Experts say the livelihood of 50 million working people in the informal sector is under threat due to Covid-19 outbreak
The econd wave of Covid-19 has again dealt a huge blow to the informal sector of Bangladesh when around 50 million people who work on a daily wage basis are unable to cope with the fallout caused by the pandemic.
Many marginalized people were unable to find work due to health risk as well as limited opportunities for work due to countrywide lockdown restrictions in almost every sector.
Bangladesh is observing the International Workers' Day on Friday at a time when the number of new poor in the country has been on the rise due to the pandemic.
According to the latest Labour Force Survey (2017) of the Bangladesh Bureau of Statistics (BBS), 85% of the country's working people are employed in the informal sector. They have no job security and work on a daily wage basis.
About 69% of the employed populations in urban areas are in high-risk sectors – such as manufacturing, construction, transport, wholesale and retail trade, food and accommodation services and personal services – where the economy's share is 49%, according to a study conducted by Centre for Policy Dialogue (CPD) and Bangladesh Institute of Labour Studies (BILS).
People losing jobs again
Hasimul Hossain Palash, 46, owned a shop before the pandemic. However, he had to sell the shop as he was unable to carry the expenses and bought a motorcycle in January this year.
He worked in a ride-sharing service to earn livelihood, but was unemployed again when the government suspended ride-sharing services during lockdown in a bid to stem the spread of Covid-19.
Palash said: “I had a shop that I bought on interest. I still have not been able to repay the money even after selling the shop. I used to earn Tk1,200 every day through ride-sharing services. Now I am completely unemployed. I have not been able to pay my house rent for 2 months.”
20% terminated RMG workers still unemployed
As many as 200,000 workers lost their jobs in June last year due to fall in production and exports caused by the pandemic.
Owners continued the production with 55% of the workers. Of them, 50,000 are still unemployed, BILS say.
Also Read - '3-fold rise in urban poverty due to Covid-19'
Sharmin Akhter, 21, has been working for two years at a ready-made garment factory at Konabari in Gazipur. Her father earned Tk8,000 and she earned Tk10,500 before she lost her job last month.
“My house rent is Tk5,000, but now I don't know how to run the family with my father's single income. About 100 workers including me were fired from our factory. The owner said there was no work.”
Amirul Haque Amin, general secretary of Jatio Sramik Federation, said: “Around 150,000 workers who lost jobs last year have managed a job at a different factory. Many of the unemployed female workers went back to the village and took jobs as domestic help. The boys who started work as day labourers lost their new jobs again.
“This year we haven’t heard about any announcements from the factory owners or the BGMEA about termination or pay cuts. But workers are being terminated.”
What the experts say
To bring balance to the informal sector, experts said that the government's social and security programs needed to be expanded. Even if there is no database, special aid should be delivered to the people through various trade unions.
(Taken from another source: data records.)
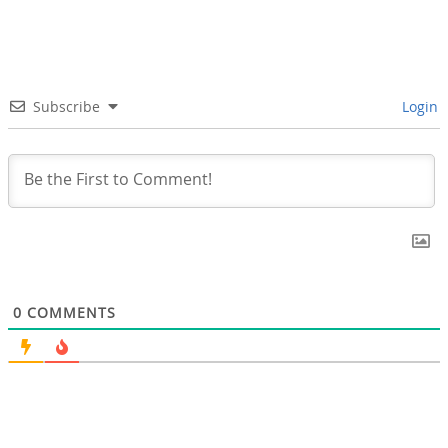
Subscribe
Login
0
COMMENTS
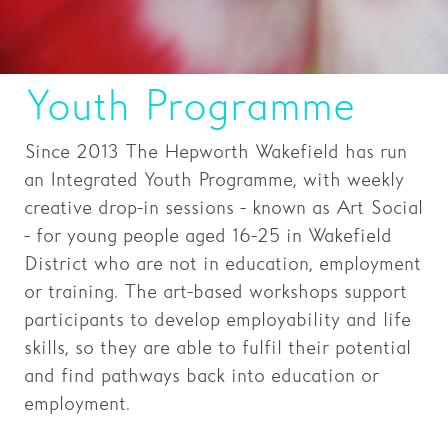
Families
Hire
Youth Programme
Membership
Since 2013 The Hepworth Wakefield has run
Schools
an Integrated Youth Programme, with weekly
Support us
creative drop-in sessions - known as Art Social
- for young people aged 16-25 in Wakefield
District who are not in education, employment
or training. The art-based workshops support
participants to develop employability and life
skills, so they are able to fulfil their potential
and find pathways back into education or
employment.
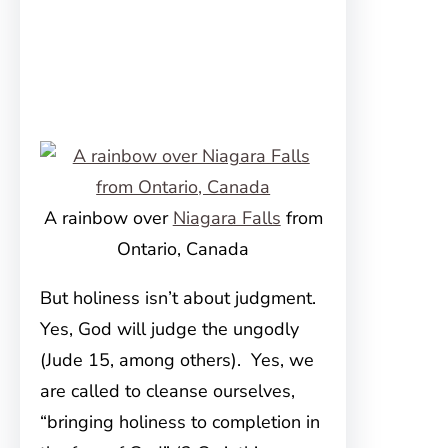
A rainbow over
Niagara Falls
from
Ontario, Canada
But holiness isn’t about judgment.
Yes, God will judge the ungodly
(Jude 15, among others). Yes, we
are called to cleanse ourselves,
“bringing holiness to completion in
“Every year on May 1, the issue of workers' rights and development comes up, but since last year, this day has seen nothing but a picture of vulnerable unstable life,” said Nazma Yesmin, director of BILS.
She said: “To keep the economics afloat, limited industrial, trade and production have been maintained. But the transportation sector has been restricted. Since the transport workers of our country still earn on a daily basis, they have become completely unemployed.”
As the construction works have stopped in many places, these labourers are sitting idle at home, according to the BILS director.
Dr Khandoker Golam Moazzem, additional research director of CPD, said: “If the pandemic continues for two to three more years and the government enforces lockdown a few more times, then hardworking people like rickshaw pullers, drivers, day laborers, agricultural laborers, shopkeepers and hawkers will become unemployed.”
The biggest challenge for the people in the informal sector is that there is no database to identify them, he says. “So they’re being deprived of the government benefits. They’re facing a new crisis even before recovering from the damage done by the first wave of the pandemic.”
Secretary of the Ministry of Labour and Employment KM Abdus Salam and Assistant Secretary Md Shuzauddowla declined to make any comment when contacted.